The rubbery polymer used in the graft polymer (B) includes a diene rubber or an acrylic rubber,
Elastomers such as EPDM rubber, chlorinated polyethylene rubber, and silicone rubber can be used, and are preferably polybutadiene rubber and acrylic rubber, for example, 50% by weight.
It is a polymer containing the following monomers such as acrylonitrile, (meth) acrylic acid ester, and styrene. An aromatic vinyl-based monomer, a vinyl cyanide-based monomer, a monomer or a monomer mixture selected from (meth) acrylate-based monomers are graft-polymerized to the rubbery polymer, A graft polymer (B) is obtained.

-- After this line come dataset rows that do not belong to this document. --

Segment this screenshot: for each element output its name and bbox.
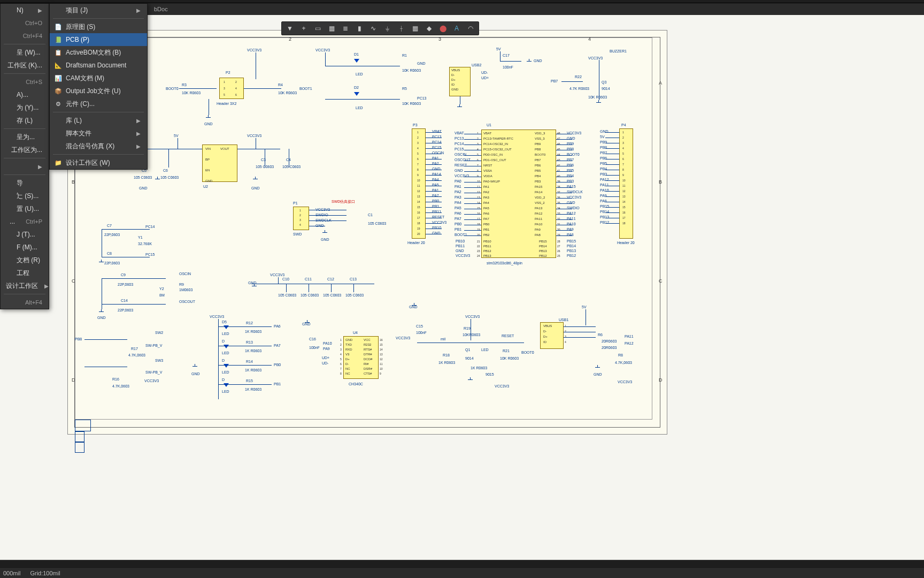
menu-item[interactable]: 存 (L) [1, 114, 49, 127]
align-button[interactable]: ≣ [340, 22, 351, 34]
menu-item[interactable]: 呈 (W)... [1, 46, 49, 59]
text-button[interactable]: A [451, 22, 463, 34]
dim-button[interactable]: ⟊ [395, 22, 407, 34]
menu-item[interactable]: 📗PCB (P) [50, 33, 147, 46]
menu-item[interactable]: 为 (Y)... [1, 101, 49, 114]
wire [426, 191, 442, 192]
menu-item[interactable]: 📦Output Job文件 (U) [50, 85, 147, 97]
menu-item[interactable]: Ctrl+S [1, 75, 49, 88]
gnd-symbol [457, 104, 463, 110]
panel-divider[interactable] [0, 560, 924, 567]
sch-text: 105 C0603 [278, 293, 296, 297]
arc-button[interactable]: ◠ [465, 22, 476, 34]
gnd-symbol [99, 260, 104, 265]
menu-item[interactable]: A)... [1, 88, 49, 101]
net-button[interactable]: ⬤ [437, 22, 449, 34]
wire [426, 186, 442, 186]
sch-text: 5 [622, 152, 624, 155]
sch-text: PB14 [567, 244, 576, 248]
gnd-button[interactable]: ⏚ [381, 22, 393, 34]
sch-text: R18 [443, 353, 450, 357]
wire [309, 215, 346, 216]
menu-item[interactable]: 工程 [1, 267, 49, 279]
sch-text: U1 [487, 123, 491, 127]
menu-item[interactable]: 文档 (R) [1, 254, 49, 267]
menu-item[interactable]: 库 (L)▶ [50, 114, 147, 127]
menu-item[interactable]: 设计工作区▶ [1, 279, 49, 292]
sch-text: 6 [417, 157, 419, 161]
sch-text: D- [451, 73, 455, 77]
sch-text: PB0 [483, 223, 489, 226]
sch-text: 2 [299, 214, 301, 217]
sch-text: PB13 [567, 249, 576, 253]
menu-item[interactable]: Ctrl+O [1, 17, 49, 29]
menu-item[interactable]: 辷 (S)... [1, 189, 49, 202]
sch-text: 5 [340, 358, 342, 361]
wire [139, 149, 209, 149]
group-button[interactable]: ▦ [326, 22, 337, 34]
menu-item[interactable]: 呈为... [1, 131, 49, 143]
plus-button[interactable]: + [298, 22, 310, 34]
menu-item[interactable]: 📐Draftsman Document [50, 59, 147, 72]
sch-text: 9 [477, 174, 479, 178]
sch-text: 6 [622, 157, 624, 161]
sch-text: 10K R0603 [402, 69, 421, 72]
chip-button[interactable]: ▦ [409, 22, 421, 34]
wire [556, 214, 572, 215]
sch-text: 45 [557, 148, 560, 151]
sch-text: RTS# [364, 348, 372, 351]
wire [464, 193, 481, 193]
menu-item[interactable]: Alt+F4 [1, 296, 49, 309]
menu-item[interactable]: 📁设计工作区 (W) [50, 156, 147, 169]
sch-text: GND [205, 179, 212, 182]
menu-item[interactable]: 工作区 (K)... [1, 59, 49, 72]
filter-button[interactable]: ▼ [284, 22, 296, 34]
new-submenu[interactable]: 项目 (J)▶📄原理图 (S)📗PCB (P)📋ActiveBOM文档 (B)📐… [49, 3, 148, 170]
sch-text: 36 [557, 196, 560, 199]
menu-item[interactable]: 📋ActiveBOM文档 (B) [50, 46, 147, 59]
sch-text: 12 [380, 358, 383, 361]
gnd-symbol [155, 177, 160, 182]
sch-text: PB6 [535, 164, 541, 167]
menu-item[interactable]: N)▶ [1, 4, 49, 17]
menu-item[interactable]: 脚本文件▶ [50, 127, 147, 140]
menu-item[interactable]: 项目 (J)▶ [50, 4, 147, 17]
sch-text: 5V [174, 134, 179, 138]
menu-item[interactable]: 📊CAM文档 (M) [50, 72, 147, 85]
menu-item[interactable]: ▶ [1, 160, 49, 173]
menu-item[interactable]: J (T)... [1, 228, 49, 241]
menu-item[interactable]: 混合信号仿真 (X)▶ [50, 140, 147, 153]
menu-item[interactable]: 📄原理图 (S) [50, 20, 147, 33]
wave-button[interactable]: ∿ [367, 22, 379, 34]
vline-button[interactable]: ▮ [353, 22, 365, 34]
tag-button[interactable]: ◆ [423, 22, 435, 34]
wire [564, 326, 596, 327]
sch-text: 9014 [602, 87, 610, 90]
sch-text: D+ [345, 358, 350, 361]
menu-item[interactable]: 导 [1, 177, 49, 189]
sch-text: 1 [299, 209, 301, 212]
sch-text: PB11 [483, 245, 491, 248]
sch-text: 10 [380, 367, 383, 370]
sch-text: 100nF [503, 65, 513, 69]
tab-active[interactable]: bDoc [150, 6, 172, 12]
menu-item[interactable]: F (M)... [1, 241, 49, 254]
wire [102, 229, 150, 230]
menu-item[interactable]: ...Ctrl+P [1, 215, 49, 228]
sch-text: RXD [345, 348, 352, 351]
sch-text: VSS_2 [535, 201, 545, 204]
wire [251, 284, 374, 284]
wire [325, 52, 326, 66]
menu-item[interactable]: 置 (U)... [1, 202, 49, 215]
sch-text: GND [321, 238, 329, 241]
file-menu[interactable]: N)▶Ctrl+OCtrl+F4呈 (W)...工作区 (K)...Ctrl+S… [0, 3, 49, 309]
sch-text: 41 [557, 169, 560, 172]
sch-text: DCD# [364, 358, 372, 361]
menu-item[interactable]: ⚙元件 (C)... [50, 97, 147, 110]
rect-button[interactable]: ▭ [312, 22, 324, 34]
gnd-symbol [527, 59, 532, 64]
menu-item[interactable]: Ctrl+F4 [1, 29, 49, 42]
sch-text: 1K R0603 [245, 387, 261, 391]
floating-toolbar[interactable]: ▼+▭▦≣▮∿⏚⟊▦◆⬤A◠ [281, 21, 479, 35]
menu-item[interactable]: 工作区为... [1, 143, 49, 156]
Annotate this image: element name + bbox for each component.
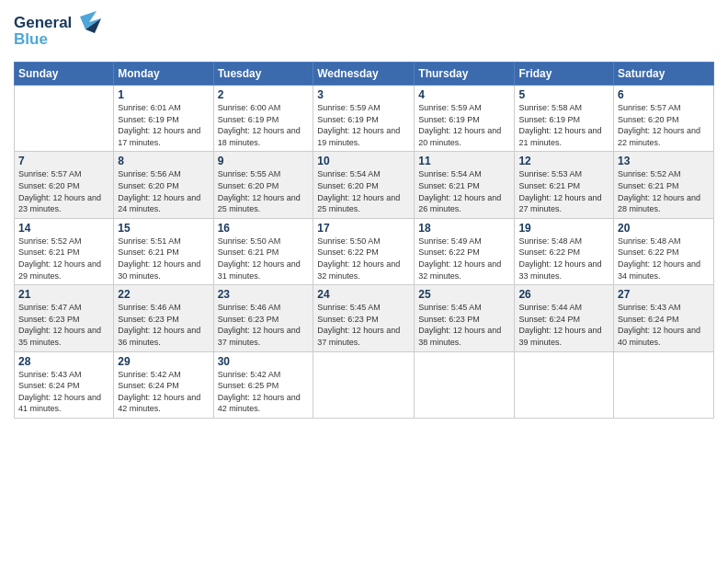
calendar-header-row: SundayMondayTuesdayWednesdayThursdayFrid…	[15, 63, 714, 86]
calendar-cell: 19Sunrise: 5:48 AMSunset: 6:22 PMDayligh…	[515, 218, 614, 284]
day-number: 6	[618, 88, 710, 101]
calendar-week-row: 7Sunrise: 5:57 AMSunset: 6:20 PMDaylight…	[15, 152, 714, 218]
weekday-header: Friday	[515, 63, 614, 86]
day-info: Sunrise: 5:57 AMSunset: 6:20 PMDaylight:…	[18, 168, 109, 214]
day-info: Sunrise: 6:01 AMSunset: 6:19 PMDaylight:…	[118, 102, 209, 148]
calendar-cell: 11Sunrise: 5:54 AMSunset: 6:21 PMDayligh…	[415, 152, 515, 218]
weekday-header: Wednesday	[313, 63, 415, 86]
day-number: 15	[118, 222, 209, 235]
calendar-cell: 13Sunrise: 5:52 AMSunset: 6:21 PMDayligh…	[614, 152, 714, 218]
calendar-cell	[515, 351, 614, 418]
calendar-cell: 5Sunrise: 5:58 AMSunset: 6:19 PMDaylight…	[515, 86, 614, 152]
calendar-cell: 26Sunrise: 5:44 AMSunset: 6:24 PMDayligh…	[515, 285, 614, 351]
day-number: 12	[518, 155, 609, 167]
day-info: Sunrise: 6:00 AMSunset: 6:19 PMDaylight:…	[218, 102, 310, 148]
weekday-header: Thursday	[415, 63, 515, 86]
calendar-week-row: 1Sunrise: 6:01 AMSunset: 6:19 PMDaylight…	[15, 86, 714, 152]
calendar-cell	[415, 351, 515, 418]
logo-svg: General Blue	[14, 9, 115, 51]
day-info: Sunrise: 5:46 AMSunset: 6:23 PMDaylight:…	[218, 302, 310, 348]
day-info: Sunrise: 5:44 AMSunset: 6:24 PMDaylight:…	[518, 302, 609, 348]
calendar-cell	[15, 86, 114, 152]
day-number: 18	[418, 222, 510, 235]
day-info: Sunrise: 5:59 AMSunset: 6:19 PMDaylight:…	[317, 102, 410, 148]
day-info: Sunrise: 5:56 AMSunset: 6:20 PMDaylight:…	[118, 168, 209, 214]
calendar-cell: 10Sunrise: 5:54 AMSunset: 6:20 PMDayligh…	[313, 152, 415, 218]
day-info: Sunrise: 5:52 AMSunset: 6:21 PMDaylight:…	[618, 168, 710, 214]
day-number: 3	[317, 88, 410, 101]
day-info: Sunrise: 5:46 AMSunset: 6:23 PMDaylight:…	[118, 302, 209, 348]
day-info: Sunrise: 5:50 AMSunset: 6:21 PMDaylight:…	[218, 236, 310, 282]
calendar-cell: 17Sunrise: 5:50 AMSunset: 6:22 PMDayligh…	[313, 218, 415, 284]
calendar-cell: 21Sunrise: 5:47 AMSunset: 6:23 PMDayligh…	[15, 285, 114, 351]
svg-text:Blue: Blue	[14, 30, 48, 48]
day-info: Sunrise: 5:59 AMSunset: 6:19 PMDaylight:…	[418, 102, 510, 148]
day-info: Sunrise: 5:42 AMSunset: 6:24 PMDaylight:…	[118, 369, 209, 415]
weekday-header: Sunday	[15, 63, 114, 86]
day-number: 29	[118, 355, 209, 368]
calendar-cell: 1Sunrise: 6:01 AMSunset: 6:19 PMDaylight…	[114, 86, 213, 152]
calendar-cell: 12Sunrise: 5:53 AMSunset: 6:21 PMDayligh…	[515, 152, 614, 218]
day-info: Sunrise: 5:55 AMSunset: 6:20 PMDaylight:…	[218, 168, 310, 214]
calendar-cell: 20Sunrise: 5:48 AMSunset: 6:22 PMDayligh…	[614, 218, 714, 284]
day-number: 9	[218, 155, 310, 167]
calendar-cell: 23Sunrise: 5:46 AMSunset: 6:23 PMDayligh…	[213, 285, 313, 351]
day-info: Sunrise: 5:50 AMSunset: 6:22 PMDaylight:…	[317, 236, 410, 282]
day-number: 28	[18, 355, 109, 368]
day-info: Sunrise: 5:42 AMSunset: 6:25 PMDaylight:…	[218, 369, 310, 415]
day-number: 23	[218, 288, 310, 301]
day-number: 26	[518, 288, 609, 301]
day-info: Sunrise: 5:48 AMSunset: 6:22 PMDaylight:…	[618, 236, 710, 282]
day-info: Sunrise: 5:53 AMSunset: 6:21 PMDaylight:…	[518, 168, 609, 214]
weekday-header: Saturday	[614, 63, 714, 86]
calendar-cell: 4Sunrise: 5:59 AMSunset: 6:19 PMDaylight…	[415, 86, 515, 152]
day-info: Sunrise: 5:47 AMSunset: 6:23 PMDaylight:…	[18, 302, 109, 348]
day-number: 20	[618, 222, 710, 235]
calendar-cell: 27Sunrise: 5:43 AMSunset: 6:24 PMDayligh…	[614, 285, 714, 351]
weekday-header: Monday	[114, 63, 213, 86]
day-number: 27	[618, 288, 710, 301]
calendar-cell: 29Sunrise: 5:42 AMSunset: 6:24 PMDayligh…	[114, 351, 213, 418]
day-info: Sunrise: 5:49 AMSunset: 6:22 PMDaylight:…	[418, 236, 510, 282]
calendar-cell: 3Sunrise: 5:59 AMSunset: 6:19 PMDaylight…	[313, 86, 415, 152]
calendar-cell: 25Sunrise: 5:45 AMSunset: 6:23 PMDayligh…	[415, 285, 515, 351]
day-number: 30	[218, 355, 310, 368]
day-number: 24	[317, 288, 410, 301]
day-info: Sunrise: 5:51 AMSunset: 6:21 PMDaylight:…	[118, 236, 209, 282]
calendar-cell: 9Sunrise: 5:55 AMSunset: 6:20 PMDaylight…	[213, 152, 313, 218]
calendar-cell	[614, 351, 714, 418]
day-number: 19	[518, 222, 609, 235]
day-number: 8	[118, 155, 209, 167]
calendar-cell: 14Sunrise: 5:52 AMSunset: 6:21 PMDayligh…	[15, 218, 114, 284]
day-number: 13	[618, 155, 710, 167]
day-info: Sunrise: 5:54 AMSunset: 6:21 PMDaylight:…	[418, 168, 510, 214]
day-number: 14	[18, 222, 109, 235]
calendar-cell: 28Sunrise: 5:43 AMSunset: 6:24 PMDayligh…	[15, 351, 114, 418]
calendar-cell: 6Sunrise: 5:57 AMSunset: 6:20 PMDaylight…	[614, 86, 714, 152]
calendar-week-row: 14Sunrise: 5:52 AMSunset: 6:21 PMDayligh…	[15, 218, 714, 284]
day-info: Sunrise: 5:52 AMSunset: 6:21 PMDaylight:…	[18, 236, 109, 282]
calendar-cell	[313, 351, 415, 418]
calendar-cell: 24Sunrise: 5:45 AMSunset: 6:23 PMDayligh…	[313, 285, 415, 351]
calendar-cell: 22Sunrise: 5:46 AMSunset: 6:23 PMDayligh…	[114, 285, 213, 351]
day-info: Sunrise: 5:54 AMSunset: 6:20 PMDaylight:…	[317, 168, 410, 214]
day-info: Sunrise: 5:43 AMSunset: 6:24 PMDaylight:…	[18, 369, 109, 415]
day-number: 16	[218, 222, 310, 235]
day-number: 7	[18, 155, 109, 167]
calendar-cell: 2Sunrise: 6:00 AMSunset: 6:19 PMDaylight…	[213, 86, 313, 152]
header: General Blue	[14, 9, 714, 54]
weekday-header: Tuesday	[213, 63, 313, 86]
day-number: 21	[18, 288, 109, 301]
calendar-cell: 30Sunrise: 5:42 AMSunset: 6:25 PMDayligh…	[213, 351, 313, 418]
day-number: 2	[218, 88, 310, 101]
calendar-cell: 18Sunrise: 5:49 AMSunset: 6:22 PMDayligh…	[415, 218, 515, 284]
day-number: 11	[418, 155, 510, 167]
svg-text:General: General	[14, 14, 72, 31]
day-number: 10	[317, 155, 410, 167]
calendar-cell: 8Sunrise: 5:56 AMSunset: 6:20 PMDaylight…	[114, 152, 213, 218]
day-number: 25	[418, 288, 510, 301]
page: General Blue SundayMondayTuesdayWednesda…	[0, 0, 728, 563]
calendar-cell: 16Sunrise: 5:50 AMSunset: 6:21 PMDayligh…	[213, 218, 313, 284]
calendar-week-row: 21Sunrise: 5:47 AMSunset: 6:23 PMDayligh…	[15, 285, 714, 351]
day-info: Sunrise: 5:58 AMSunset: 6:19 PMDaylight:…	[518, 102, 609, 148]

The aromatic vinyl monomer used in the present invention may be styrene, α-methylstyrene, halogenated styrene such as chlorostyrene or bromostyrene, alkylstyrene such as vinyltoluene, or the like. It is a polymerizable vinyl aromatic compound using at least one kind. Preferably, styrene or α-methylstyrene can be used alone or as a mixture of two.

The vinyl cyanide monomers used in the present invention are acrylonitrile, halogenated acrylonitrile, methacrylonitrile, ethacrylonitrile and derivatives thereof, and these may be used alone or in combination of two or more. Acrylonitrile can be used, preferably acrylonitrile.

Examples of the (meth) acrylate include methyl acrylate, methyl methacrylate, methyl ethacrylate, ethyl acrylate, ethyl methacrylate, ethyl ethacrylate, propyl acrylate, propyl methacrylate, butyl acrylate, and butyl methacrylate. And their derivatives are used. Preferably, methyl methacrylate, methyl acrylate, and ethyl acrylate are used. If necessary, other vinyl monomers such as maleic anhydride, maleimide, N-methylmaleimide, N
Maleimide monomers such as phenylmaleimide and derivatives thereof, acrylamide and derivatives thereof, and the like can be used.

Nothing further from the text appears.